Запись шестьдесят шестая. Былой влюбленности печал
Поговорили о Виле Липатове, о наших корифеях – Казанцеве и Климычеве, почитали афоризмы и стихи Пруткова. Володя Ниренберг кое-что рассказал о своих архивах, про Марию Петровых, например.
После вечера выхожу из библиотеки под дождь, а Володя рядом – тоже пережидал у дверей. И вдруг – так тоскливо: «Химию мне делают…» и про здоровье.
Мне!
Мы с ним – «здравствуйте" да "до свидания». Я помню, как он ушёл с Жениного вечера, и так и воспринимаю, что он ко мне снисходительно – «сына продвигает».
Он мне по-человечески очень симпатичен, и поэт – среди наших – на отличку. Но вот обычно общение с ним как бы через проход - не ловко, не рядом, не доверительно. И вдруг – «Нашли… лечат, не знаю - что…».
Видно, ему очень худо, хочется сочувствия.
8.05.2004 На "Томский Автограф» приглашена Римма Ивановна Колесникова, рассказывала про Федора Ивановича Тихменёва. Про его судьбу.
Был такой сибирский писатель. В 1933 году его арестовали и выпустили через 22 года, и до конца жизни (умер в 1983, в возрасте 92 лет) он больше не мог нигде печататься. А недавно выпущены его произведения, написанные еще до ареста. В этом приняли участие сама Римма Ивановна и Пичурин Лев, наш депутат Гордумы.

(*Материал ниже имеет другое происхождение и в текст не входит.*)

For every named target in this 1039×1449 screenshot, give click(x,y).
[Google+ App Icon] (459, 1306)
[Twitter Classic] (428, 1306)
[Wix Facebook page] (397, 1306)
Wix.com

Рассказ ее нужно записывать отдельно. Но вот вкратце. Тихменёв – из старой еще интеллигенции. Был непосредственным участником прихода в Сибирь советской власти. Был направлен в Томск из Новониколаевки (сейчас Новосибирск) – создавать писательскую организацию. Директорствовал Когизом (так раньше назывались книжные магазины). Арестован был по обычному обвинению – контрреволюционная деятельность. Жил на Пушкина, 4 со своей женой и воспитывал родственницу (племянницу?). После возврата из ссылки (Бам-лагерь, Колым-лагерь), ему нигде не давали печататься. Он вскоре овдовел, жена погибла в дорожном происшествии – выпала из-за открывшейся дверцы под колеса обгонявшего грузовика. Чемодан его с рукописями долго валялся в опустевшей квартире, пока Римма Ивановна его не забрала.
Рассказ слушался с огромным интересом.
Я, вообще-то, равнодушна к истории установления Сов.власти где бы то ни было. Но когда это рассказывает человек, все это услышавший из первых рук с подробностями, о которых нигде не прочтешь в виду их малости, но именно раскрашивающих изложение фактов человеческим мазками, то оторваться не возможно.
14.05.2004 На «Автографе» вечер, посвящённый Василию Казанцеву. Праздник души. Какой поэт чудесный. Почему его не переиздают?! Была снова Римма Ивановна, одногруппница поэта, как и Галина Ивановна Климовская.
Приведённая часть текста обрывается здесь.